Planning a beautiful life, with scenario planning
Scenario Planning, Tools
“This essential tool for planners and policymakers will encourage replication of exploratory scenario planning processes in many more communities.”
— Jennifer Minner, Associate Professor, Department of City and Regional Planning, Cornell University
Why does your city need exploratory scenario planning? Because we need to move beyond reactionary responses to crises and develop desired Tomorrowlands. Our society may love dystopian and survivalist narratives in our mythology, but these individualist potboilers lead to structures and infrastructure that lose all the advantages of city life. Dystopian focuses on individual survival regardless of destruction because systemic change is untenable. Dystopian accepts the horrible situation. It is acquiescing. This purview only benefits those who bathe in the fountain of power and oppression. I have associates who exclaim regularly, “we’re all going to die and no one cares.” This becomes a self-fulfilling prophecy if only because the proclaimer inadvertently declared that they also do not care. No one wants to hear that they are going to die, that’s a bummer. These friends are well-read and can discuss at length cautionary tales like “Lord of the Flies,” “Nineteen Eighty-Four,” “A Scanner Darkly.” I used to question their comprehension skills, but now I question mine. The average person doesn’t look at nightmares and gets motivated. It’s not how humans operate.
“Nightmare scenarios are depressing, and depression immobilizes those one hopes to mobilize.”

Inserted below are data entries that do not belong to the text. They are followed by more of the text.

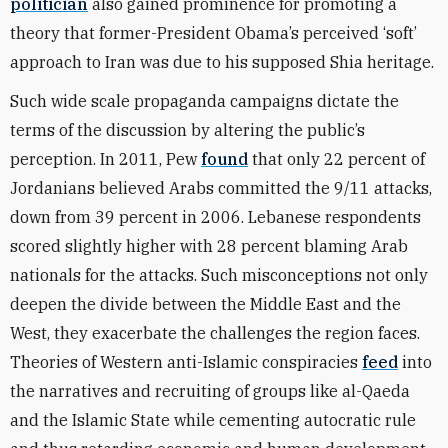
politician
also gained prominence for promoting a
theory that former-President Obama’s perceived ‘soft’
approach to Iran was due to his supposed Shia heritage.
Such wide scale propaganda campaigns dictate the
terms of the discussion by altering the public’s
perception. In 2011, Pew
found
that only 22 percent of
Jordanians believed Arabs committed the 9/11 attacks,
down from 39 percent in 2006. Lebanese respondents
scored slightly higher with 28 percent blaming Arab
nationals for the attacks. Such misconceptions not only
deepen the divide between the Middle East and the
West, they exacerbate the challenges the region faces.
Theories of Western anti-Islamic conspiracies
feed
into
the narratives and recruiting of groups like al-Qaeda
and the Islamic State while cementing autocratic rule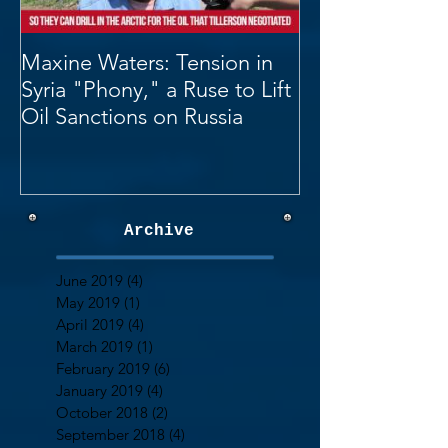
Maxine Waters: Tension in
Syria "Phony," a Ruse to Lift
Oil Sanctions on Russia
Archive
June 2019
(4)
4 posts
May 2019
(1)
1 post
April 2019
(4)
4 posts
March 2019
(1)
1 post
February 2019
(6)
6 posts
January 2019
(4)
4 posts
October 2018
(2)
2 posts
September 2018
(4)
4 posts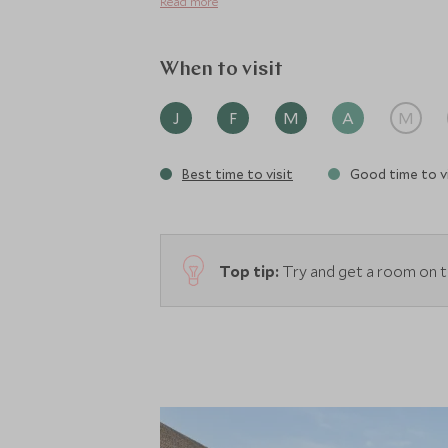
Read more
When to visit
J
F
M
A
M
Best time to visit
Good time to vi
Top tip:
Try and get a room on t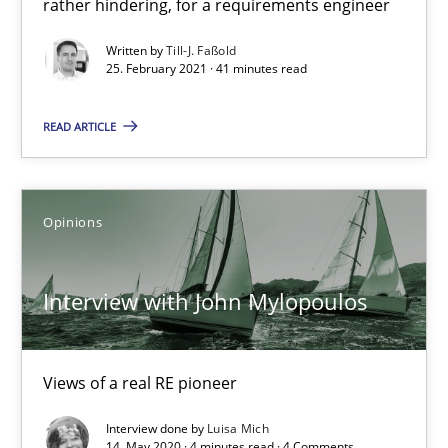
rather hindering, for a requirements engineer
Interview with John Mylopoulos
Written by
Till-J. Faßold
Views of a real RE pioneer
25. February 2021 · 41 minutes read
Opinions
READ ARTICLE
Luisa Mich
Opinions
14.05.2020
Interview with John Mylopoulos
4 minutes
Views of a real RE pioneer
How Will It Work?
Interview done by
Luisa Mich
14. May 2020 · 4 minutes read · 4 Comments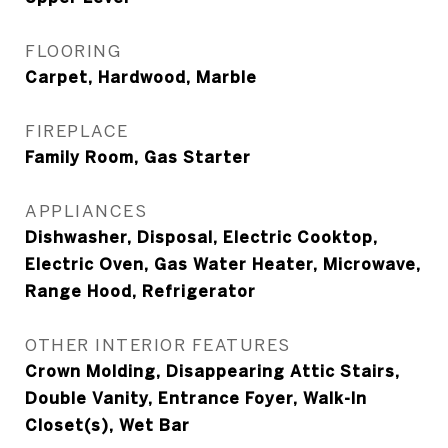
FLOORING
Carpet, Hardwood, Marble
FIREPLACE
Family Room, Gas Starter
APPLIANCES
Dishwasher, Disposal, Electric Cooktop,
Electric Oven, Gas Water Heater, Microwave,
Range Hood, Refrigerator
OTHER INTERIOR FEATURES
Crown Molding, Disappearing Attic Stairs,
Double Vanity, Entrance Foyer, Walk-In
Closet(s), Wet Bar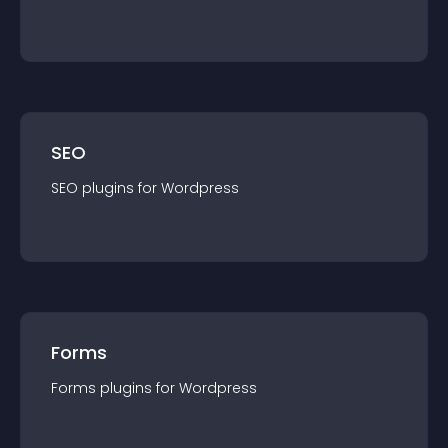
SEO
SEO
plugin
s for
Wordpress
Forms
Forms
plugin
s for
Wordpress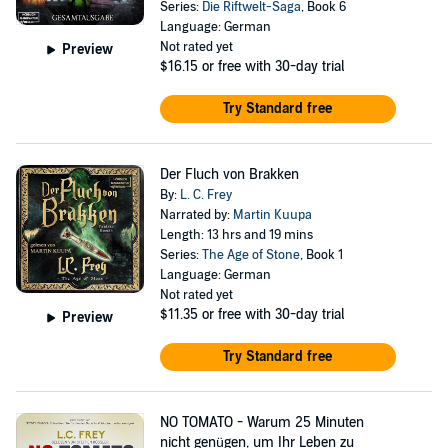
Series:
Die Riftwelt-Saga
, Book 6
Language: German
Not rated yet
Preview
$16.15
or free with 30-day trial
Try Standard free
Der Fluch von Brakken
By:
L. C. Frey
Narrated by:
Martin Kuupa
Length: 13 hrs and 19 mins
Series:
The Age of Stone
, Book 1
Language: German
Not rated yet
$11.35
or free with 30-day trial
Preview
Try Standard free
NO TOMATO - Warum 25 Minuten
nicht genügen, um Ihr Leben zu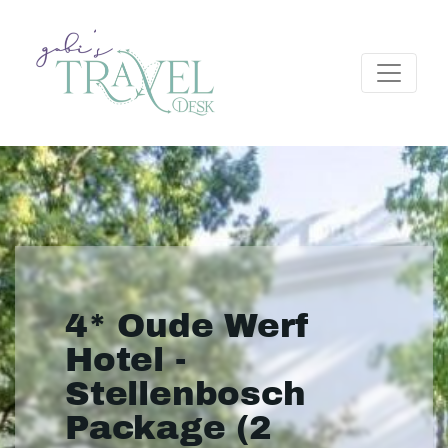
4* Oude Werf
Hotel -
Stellenbosch
Package (2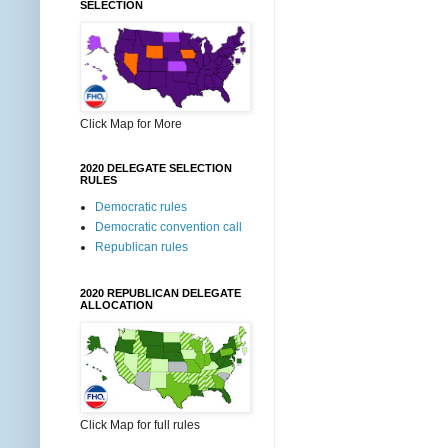
SELECTION
Click Map for More
2020 DELEGATE SELECTION
RULES
Democratic rules
Democratic convention call
Republican rules
2020 REPUBLICAN DELEGATE
ALLOCATION
Click Map for full rules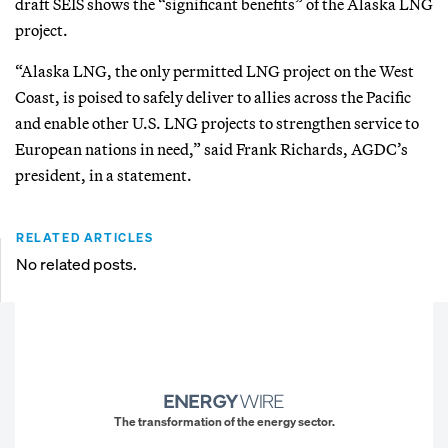
draft SEIS shows the “significant benefits” of the Alaska LNG
project.
“Alaska LNG, the only permitted LNG project on the West
Coast, is poised to safely deliver to allies across the Pacific
and enable other U.S. LNG projects to strengthen service to
European nations in need,” said Frank Richards, AGDC’s
president, in a statement.
RELATED ARTICLES
No related posts.
The transformation of the energy sector.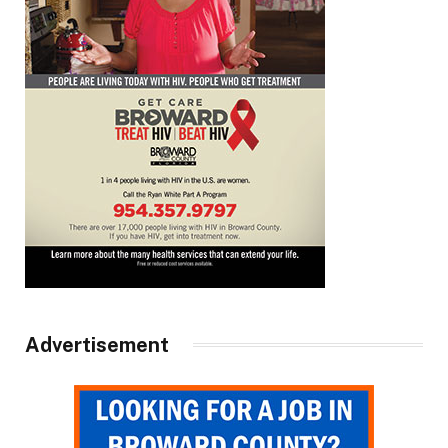
Advertisement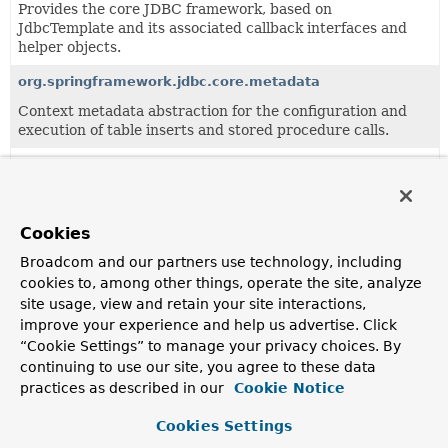
Provides the core JDBC framework, based on
JdbcTemplate and its associated callback interfaces and
helper objects.
org.springframework.jdbc.core.metadata
Context metadata abstraction for the configuration and
execution of table inserts and stored procedure calls.
org.springframework.jdbc.core.namedparam
JdbcTemplate variant with named parameter support.
org.springframework.jdbc.core.simple
Cookies
Simplification layer for common JDBC interactions.
Broadcom and our partners use technology, including
cookies to, among other things, operate the site, analyze
site usage, view and retain your site interactions,
Classes
improve your experience and help us advertise. Click
“Cookie Settings” to manage your privacy choices. By
Class
continuing to use our site, you agree to these data
Description
practices as described in our
Cookie Notice
AbstractInterruptibleBatchPreparedStatementSetter
Cookies Settings
Abstract implementation of the
InterruptibleBatchPrepared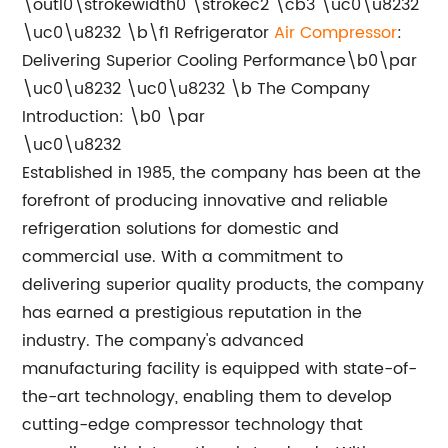
\outl0\strokewidth0 \strokec2 \cb3 \uc0\u8232
\uc0\u8232 \b\f1 Refrigerator
Air
Compressor
:
Delivering Superior Cooling Performance\b0\par
\uc0\u8232 \uc0\u8232 \b The Company
Introduction: \b0 \par
\uc0\u8232
Established in 1985, the company has been at the
forefront of producing innovative and reliable
refrigeration solutions for domestic and
commercial use. With a commitment to
delivering superior quality products, the company
has earned a prestigious reputation in the
industry. The company's advanced
manufacturing facility is equipped with state-of-
the-art technology, enabling them to develop
cutting-edge compressor technology that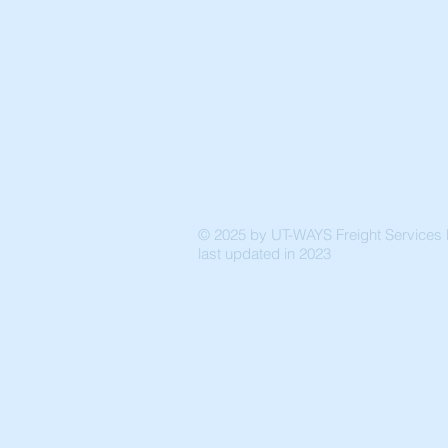
© 2025 by UT-WAYS Freight Services P
last updated in 2023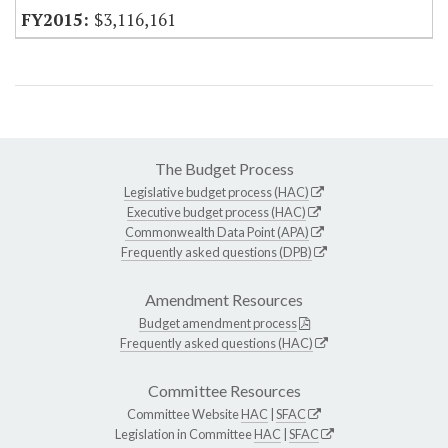
$3,116,161
The Budget Process
Legislative budget process (HAC)
Executive budget process (HAC)
Commonwealth Data Point (APA)
Frequently asked questions (DPB)
Amendment Resources
Budget amendment process
Frequently asked questions (HAC)
Committee Resources
Committee Website
HAC
|
SFAC
Legislation in Committee
HAC
|
SFAC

— Dr. George McCarthy, President Lincoln Institute, 2020
A real-life version of the “Lord of the Flies” had a very different ending. Six boys from Tonga “borrowed” a fishing boat for a joyride to Fiji. After a storm, they were washed ashore on a deserted island and survived for 15 months before being rescued. They established guidelines, worked in pairs to minimize danger, used ‘time outs” to de-escalate conflicts, and maintained signal fires. And they survived and flourished by working together.
I am going to bet they did a version of scenario planning. Co-operation works.
Scenario planning is a strategic planning method that some organizations use to make flexible long-term plans.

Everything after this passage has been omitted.